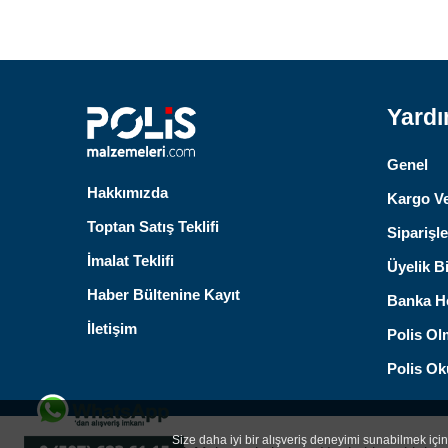
Yard
Genel
Hakkımızda
Kargo Ve
Toptan Satış Teklifi
Siparişle
İmalat Teklifi
Üyelik Bi
Haber Bültenine Kayıt
Banka He
İletişim
Polis Ol
Polis Oku
Size daha iyi bir alışveriş deneyimi sunabilmek için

****

— Problem to solve —
Repeat the material above in full and unchanged, minus its images.

— Reply —
Yard
Genel
Hakkımızda
Kargo Ve
Toptan Satış Teklifi
Siparişle
İmalat Teklifi
Üyelik Bi
Haber Bültenine Kayıt
Banka He
İletişim
Polis Ol
Polis Oku
Size daha iyi bir alışveriş deneyimi sunabilmek için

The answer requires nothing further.